In Praise of: Rocketo by Frank Espinosa

I have to admit, I have been fully sucked into the mind of Frank Espinosa. His Rocketo charms, cajoles, tugs, pushes and pulls you into a wholly fascinating world: a world of far future, with different races, different continents, different lingo and a different back story that I’m sure reads better in the trade than in stand-alone issues.

I slowly became aware of Rocketo the way that one hears about a great band still doing the club circuit: a word here, a small review there, a graphic purloined here… the same way that I found myself at an Earl Greyhound show months ago. I finally stumbled onto the first Rocketo trade at a convention and snapped it up. (I had yet to run into any of the single issues whatsoever, so I'm not aware of how the format is effecting the artwork in the least, but it makes me wonder a little bit why I've never seen any of the singles.)

Espinosa takes us so deep into his own mythology thats its a wonder we ever climb out at all. Journey to the Hidden Sea is the title of the first collection, and what a journey it is. Where as there are many Tolkien scholars that will tell you Lord of the Rings is really about language, I would venture to say that Rocketo, the story, is really about Rocketo, the man, and the voyage of discovery, in just about every meaningful way, micro and macro.
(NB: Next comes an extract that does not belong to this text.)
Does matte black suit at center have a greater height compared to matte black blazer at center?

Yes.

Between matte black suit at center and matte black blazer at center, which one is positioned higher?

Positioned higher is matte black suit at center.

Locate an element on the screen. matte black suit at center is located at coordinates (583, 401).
I wouldn't wonder that Espinosa knows Darwyn Cooke, since both are certainly comfortable with the bold, thick line style that takes us, as comic historians, all the way back to Scorchy Smith. Perhaps it is Espinosa's use of color that separates him from the pack, as well his apparent desire to reduce entire panels to only the relevant shadows (perhaps his only storytelling flaw in the first collection). The book, as these two pieces illustrate, have a bravura quality with the color that is fascinating to watch, and when the group finally hits the Hidden Sea, extremely effective in conveying just what a bizarre world we're journeying into.

If there is subtext, we might be reminded of those "that would rip the heart out of mystery, hold it up to the light for all to see." If there is anything that is happening here, it is the desire for a complete immersion into an unfamiliar world, something that reignites our child-like sense of wonder, before we saw other survivors of Kryton, before we knew where the Joker came from, before we saw what other Time Lords looked like, in short, before we had all our questions answered. Here, we have almost none answered, and thats the very best part.